Technical information
- Licensing authority: FCC
- Facility ID: 53057
- Class: D
- Power: 1,000 watts day; 25 watts night;
- Transmitter coordinates: 41°26′36.14″N 87°2′54.1″W﻿ / ﻿41.4433722°N 87.048361°W

Links
- Public license information: Public file; LMS;

= WAKE (AM) =

WAKE (1500 AM) is a radio station broadcasting an oldies format. Licensed to Valparaiso, Indiana, United States, the station is owned by Marion Williams. WAKE is a Class D radio station broadcasting on the clear-channel frequency of 1500 kHz.

==History==
WAKE had an adult standards format until 2009, when it briefly switched to CNN Headline News, before adopting a classic country format in 2010. In November 2011, the station switched back to standards, using Dial Global Local's The Lounge format.
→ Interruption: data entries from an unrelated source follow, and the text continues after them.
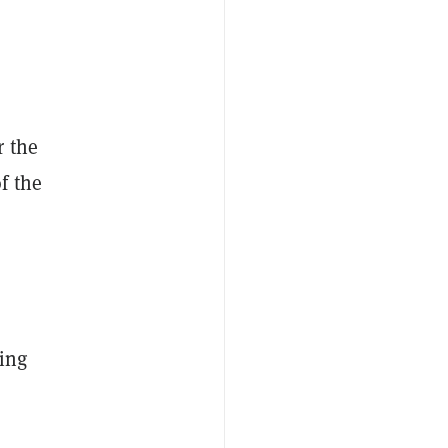
r the
f the
r
ing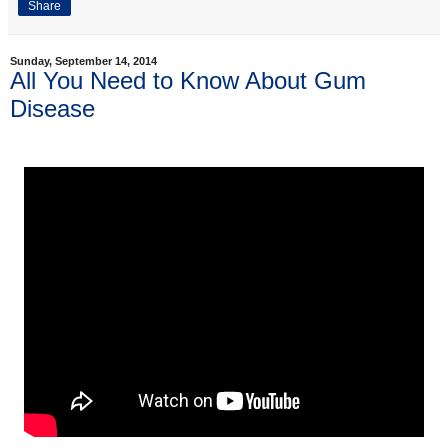
Share
Sunday, September 14, 2014
All You Need to Know About Gum
Disease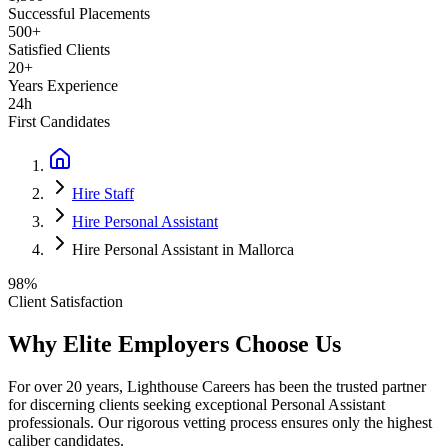
Successful Placements
500+
Satisfied Clients
20+
Years Experience
24h
First Candidates
Hire Staff
Hire Personal Assistant
Hire Personal Assistant in Mallorca
98%
Client Satisfaction
Why Elite Employers Choose Us
For over 20 years, Lighthouse Careers has been the trusted partner
for discerning clients seeking exceptional
Personal Assistant
professionals. Our rigorous vetting process ensures only the highest
caliber candidates.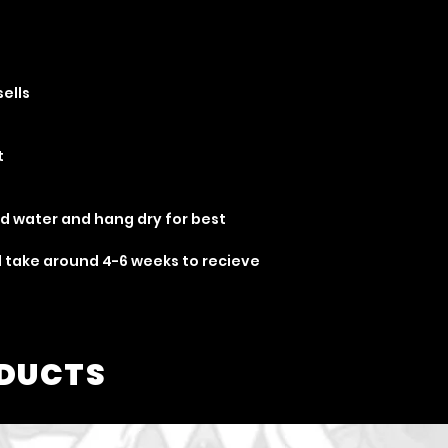
sells
t
ld water and hang dry for best
ill take around 4-6 weeks to recieve
ODUCTS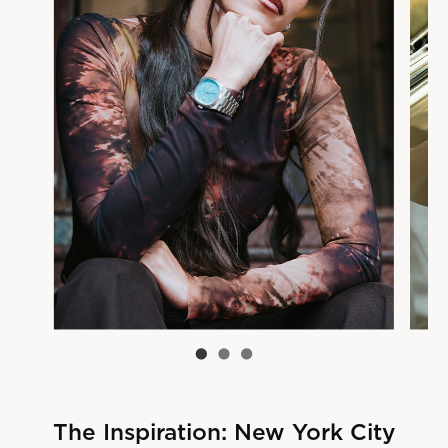
The Inspiration: New York City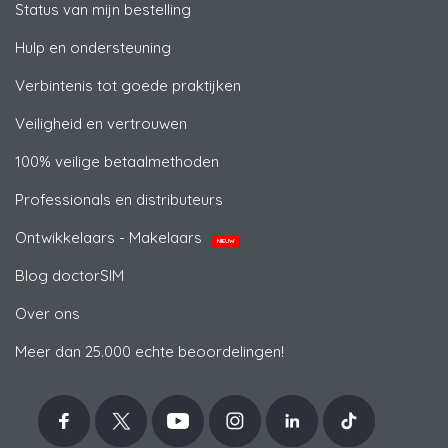
Status van mijn bestelling
Hulp en ondersteuning
Verbintenis tot goede praktijken
Veiligheid en vertrouwen
100% veilige betaalmethoden
Professionals en distributeurs
Ontwikkelaars - Makelaars
NIEUW
Blog doctorSIM
Over ons
Meer dan 25.000 echte beoordelingen!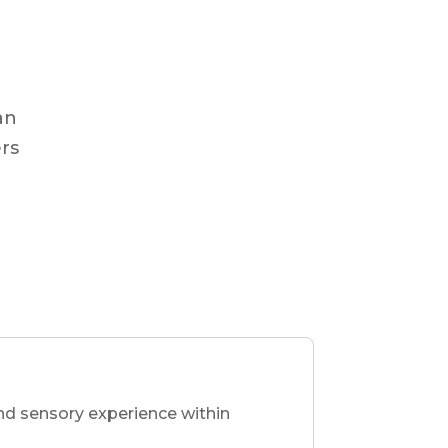
an
ers
nd sensory experience within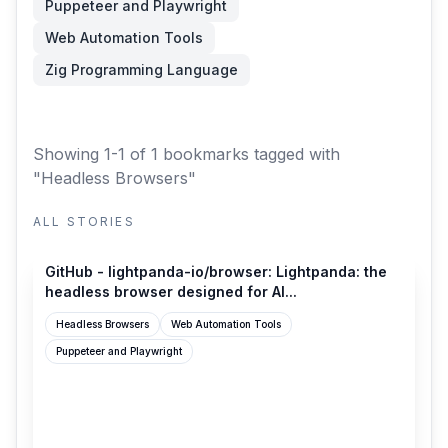
Puppeteer and Playwright
Web Automation Tools
Zig Programming Language
Showing 1-1 of 1 bookmarks
tagged with
"Headless Browsers"
ALL STORIES
github.com
GitHub - lightpanda-io/browser: Lightpanda: the
headless browser designed for AI...
Headless Browsers
Web Automation Tools
Puppeteer and Playwright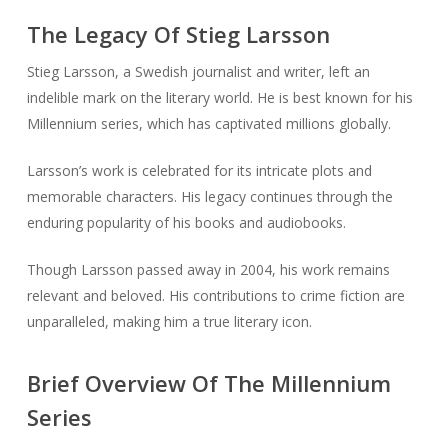
The Legacy Of Stieg Larsson
Stieg Larsson, a Swedish journalist and writer, left an
indelible mark on the literary world. He is best known for his
Millennium series, which has captivated millions globally.
Larsson’s work is celebrated for its intricate plots and
memorable characters. His legacy continues through the
enduring popularity of his books and audiobooks.
Though Larsson passed away in 2004, his work remains
relevant and beloved. His contributions to crime fiction are
unparalleled, making him a true literary icon.
Brief Overview Of The Millennium
Series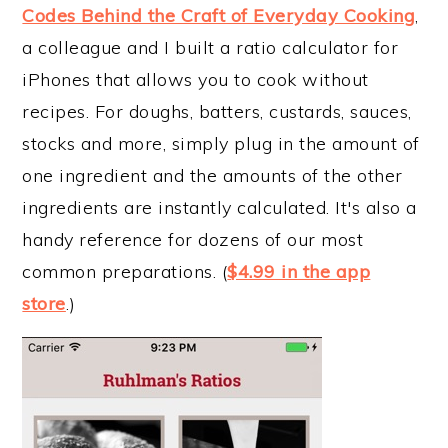
Codes Behind the Craft of Everyday Cooking
,
a colleague and I built a ratio calculator for
iPhones that allows you to cook without
recipes. For doughs, batters, custards, sauces,
stocks and more, simply plug in the amount of
one ingredient and the amounts of the other
ingredients are instantly calculated. It's also a
handy reference for dozens of our most
common preparations. (
$4.99 in the app
store
.)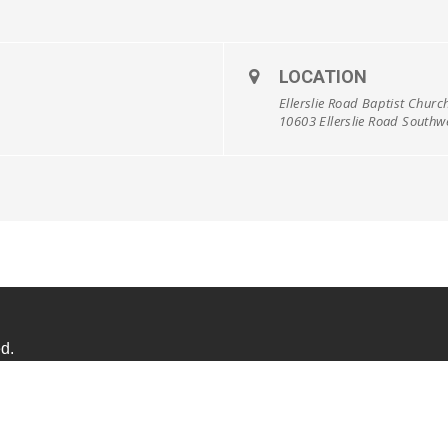
LOCATION
Ellerslie Road Baptist Churc
10603 Ellerslie Road South
d.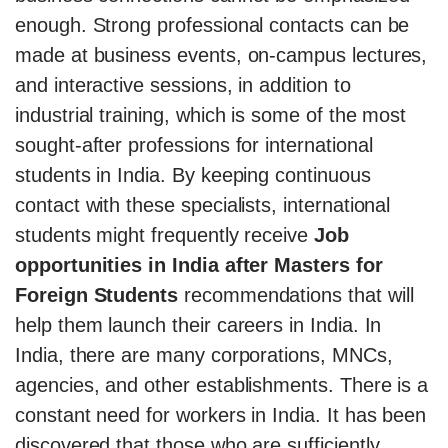
enough. Strong professional contacts can be
made at business events, on-campus lectures,
and interactive sessions, in addition to
industrial training, which is some of the most
sought-after professions for international
students in India. By keeping continuous
contact with these specialists, international
students might frequently receive
Job
opportunities in India after Masters for
Foreign Students
recommendations that will
help them launch their careers in India. In
India, there are many corporations, MNCs,
agencies, and other establishments. There is a
constant need for workers in India. It has been
discovered that those who are sufficiently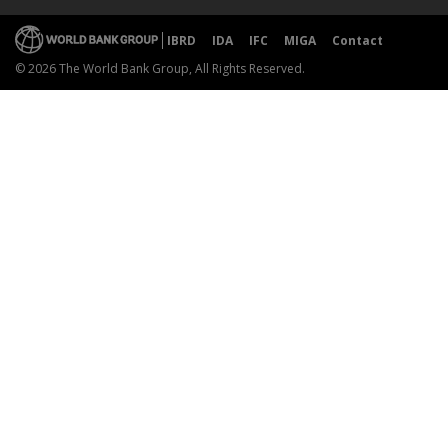
IBRD
IDA
IFC
MIGA
Contact
© 2026 The World Bank Group, All Rights Reserved.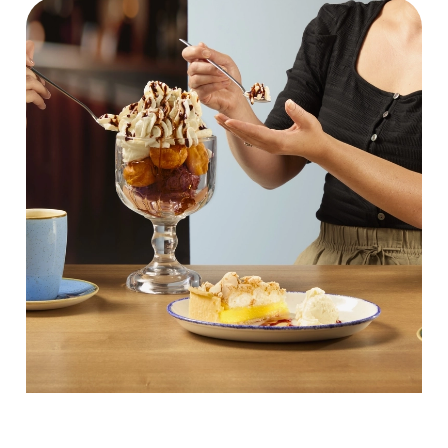
We use cookies
We use cookies to run this website and for marketing,
statistics and to save your preferences. To accept these
cookies click 'Allow all cookies'. To accept only essential
cookies click 'Use necessary cookies only'. 'To
individually choose which cookies we can or can't use,
use the options along the bottom of the banner . You can
change your settings at any time.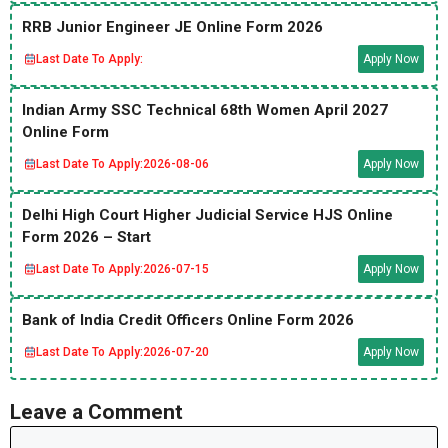
RRB Junior Engineer JE Online Form 2026
Last Date To Apply:
Apply Now
Indian Army SSC Technical 68th Women April 2027
Online Form
Last Date To Apply:
2026-08-06
Apply Now
Delhi High Court Higher Judicial Service HJS Online
Form 2026 – Start
Last Date To Apply:
2026-07-15
Apply Now
Bank of India Credit Officers Online Form 2026
Last Date To Apply:
2026-07-20
Apply Now
Leave a Comment
Comment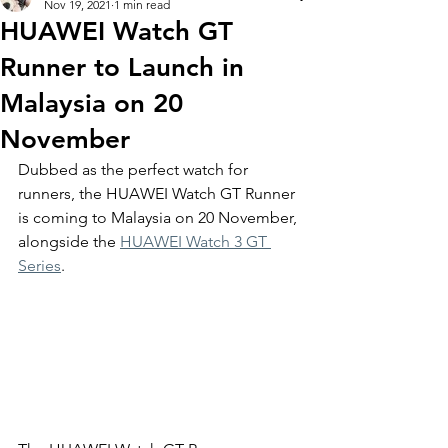
Nov 19, 2021
1 min read
HUAWEI Watch GT
Runner to Launch in
Malaysia on 20
November
Dubbed as the perfect watch for 
runners, the HUAWEI Watch GT Runner 
is coming to Malaysia on 20 November, 
alongside the 
HUAWEI Watch 3 GT 
Series
. 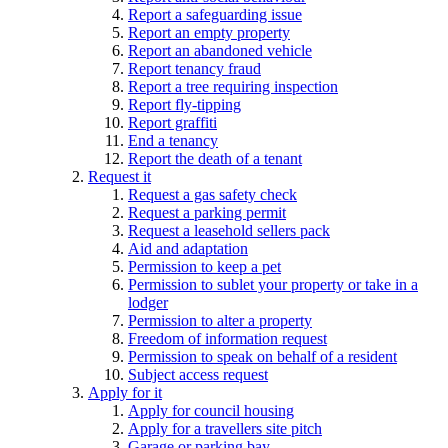
Report a safeguarding issue
Report an empty property
Report an abandoned vehicle
Report tenancy fraud
Report a tree requiring inspection
Report fly-tipping
Report graffiti
End a tenancy
Report the death of a tenant
Request it
Request a gas safety check
Request a parking permit
Request a leasehold sellers pack
Aid and adaptation
Permission to keep a pet
Permission to sublet your property or take in a
lodger
Permission to alter a property
Freedom of information request
Permission to speak on behalf of a resident
Subject access request
Apply for it
Apply for council housing
Apply for a travellers site pitch
Garage or parking bay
After "The Lounge" was discontinued on June 17, 2012, WAKE switched to an oldies/classic hits format featuring hit music chiefly from the 1970s and early 1980s, again using a Dial Global source.

WAKE went off the air in June 2018. The owners have applied to the FCC (for a construction permit) to move to Hobart, Indiana.

In August 2022, the station was simulcasting WGTO, which airs MeTV FM.

As of 2023, the station is again off the air.